In coda alla comunicazione dei ricercatori Italiani (qui) è riportata anche la confutazione scritta dai responsabili del gruppo di ricerca che ha descritto le proprietà ferroelettriche a temperatura ambiente dei materiali 1-2, 1-3 ed 1-4 di Figura 1. Stoddard et al. rispondono che i processi di cristallizzazione descritti da D’avino et al. hanno prodotto dei cristalli con dei difetti ai quali sarebbe imputabile la non osservazione delle proprietà ferroelettriche. La risposta di Stoddard et al . si conclude con un interessantisimo invito:
“We offer to share our materials and devices, and to host the authors of the accompanying Comment at Northwestern University in an effort to clarify all discrepancies in reproducibility”
Conclusioni
Il titolo che ho deciso di dare a questa nota è “anche i Nobel sbagliano?”. In realtà non c’è stato alcun errore. L’episodio che ho descritto in questa nota e che con eccessiva enfasi è stato comunicato dai maggiori quotidiani e siti di divulgazione nostrani, fieri che degli italiani abbiano smentito un premio Nobel, dimostra solo una cosa: il mondo scientifico è estremamente democratico. Chiunque può permettersi di fare uno studio e smentire ciò che è stato detto da qualche nome famoso. Ciò è quanto è sempre accaduto. E’ proprio questo a consentire l’avanzamento delle nostre conoscenze. Tuttavia, non basta buttare lì la prima cosa che passa per la testa oppure ritenere che una qualsiasi maggioranza di persone possa influenzare in qualche modo una evidenza scientifica. Per poter aprire una discussione produttiva come quella riportata nelle pagine di Nature, occorre dedizione allo studio e preparazione. Senza questi ingredienti non è possibile instaurare alcun dialogo con nessuno. Bravi certamente i colleghi Italiani. Ma bravi tutti quelli che si dedicano con coscienza ed abnegazione allo sviluppo delle nostre conoscenze.

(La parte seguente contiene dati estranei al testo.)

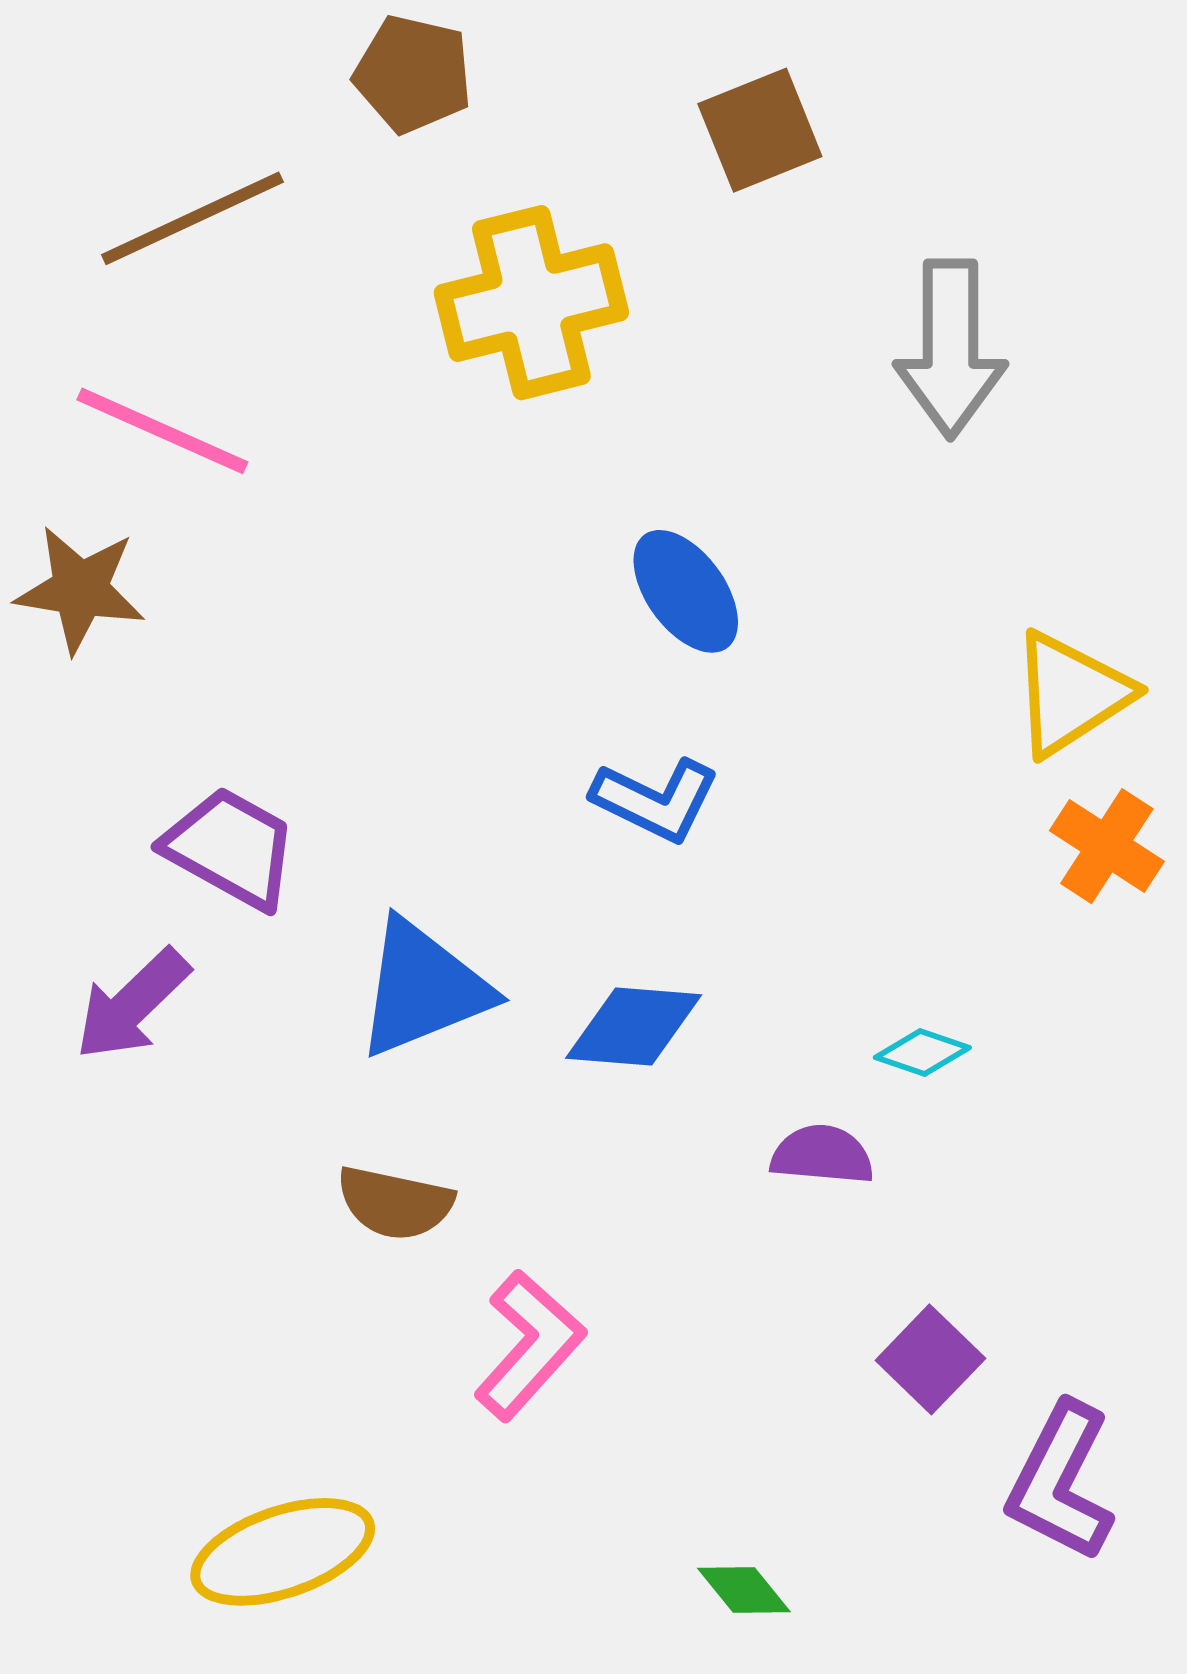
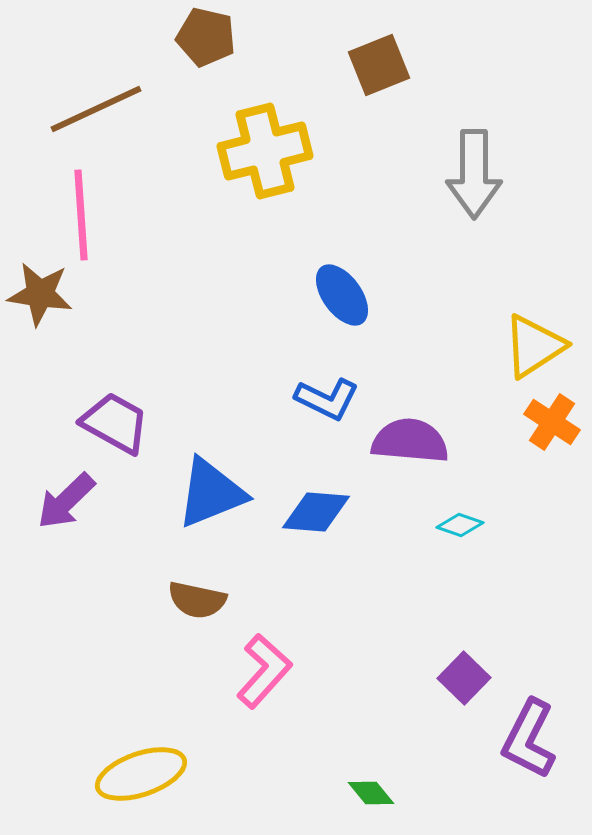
pink line: (162, 431) -> (81, 215), turned 62
purple semicircle: (822, 1155) -> (410, 441), moved, size x1.5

Non si può dialogare con scienziati della domenica o pseudo intellettuali come quelli che popolano le fila di chi è a favore della biodinamica, dell’omeopatia o dell’antivaccinismo. Queste persone non hanno alcuna caratura intellettuale ed una qualsiasi apertura al dialogo le metterebbe sullo stesso piano di chi lavora seriamente in ambito scientifico.
Note ed approfondimenti
[1] Un complesso a trasferimento di carica è un sistema in cui una molecola (o un dominio molecolare) ricca di elettroni interagisce con un sistema chimico (molecola, dominio molecolare o metallo di tansizione) povero di elettroni in modo tale da formare un legame in cui si realizza un trasferimento di carica negativa dal donatore di elettroni all’accettore di elettroni. Per saperne di più potete cliccare qui.
[2] La Lock-Arm Supramolecular Ordering, indicata con l’acronimo LASO, è una procedura per la sintesi di complessi molecolari a trasferimento di carica. Si tratta di un approccio di tipo modulare in cui moduli molecolari ricchi di elettroni vengono fatti co-cristallizzare in presenza di altri moduli molecolari poveri di elettroni. Entrambi i moduli (donatori ed accettori di elettroni) sono costruiti in modo tale da avere delle braccia flessibili attraverso le quali essi sono in grado di interagire mediante legami a idrogeno. L’efficienza del processo di cristallizzazione è assicurata proprio dalla flessibilità della braccia anzidette che consentono la massima complementarietà tra i moduli. L’azione cooperativa del legame a trasferimento di carica e dei legami a idrogeno consente di ottenere sistemi binari in cui le proprietà donatore-accettore sono interscambiabili così da ottenere proprietà ferroelettriche migliorate rispetto a complessi ottenuti con strategie sintetiche differenti. Per saperne di più cliccate qui.